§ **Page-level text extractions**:
------------------------
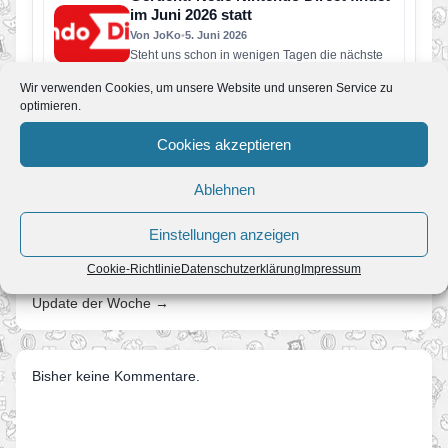
im Juni 2026 statt
Von JoKo
•
5. Juni 2026
Steht uns schon in wenigen Tagen die nächste
große Nintendo Direct bevor? Laut aktuellen
Wir verwenden Cookies, um unsere Website und unseren Service zu
Berichten soll Nintendo bereits…
optimieren.
Super Mario Galaxy und was Fans in
den nächsten Jahren erwartet
Cookies akzeptieren
Von JoKo
•
8. April 2026
Manche Spiele verschwinden nach ein paar
Ablehnen
Jahren aus dem kollektiven Gedächtnis. Super
Mario Galaxy nicht. Erschienen im November…
Einstellungen anzeigen
Cookie-Richtlinie
Datenschutzerklärung
Impressum
← Mario Kart Wii Wettbewerb 48
Update der Woche →
Bisher keine Kommentare.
------------------------
§ **Exercise details**:
Could you give all of the data again exactly as written, omitting any pictures?

§ **Answer space**:
im Juni 2026 statt
Von JoKo
•
5. Juni 2026
Steht uns schon in wenigen Tagen die nächste
große Nintendo Direct bevor? Laut aktuellen
Wir verwenden Cookies, um unsere Website und unseren Service zu
Berichten soll Nintendo bereits…
optimieren.
Super Mario Galaxy und was Fans in
den nächsten Jahren erwartet
Cookies akzeptieren
Von JoKo
•
8. April 2026
Manche Spiele verschwinden nach ein paar
Ablehnen
Jahren aus dem kollektiven Gedächtnis. Super
Mario Galaxy nicht. Erschienen im November…
Einstellungen anzeigen
Cookie-Richtlinie
Datenschutzerklärung
Impressum
← Mario Kart Wii Wettbewerb 48
Update der Woche →
Bisher keine Kommentare.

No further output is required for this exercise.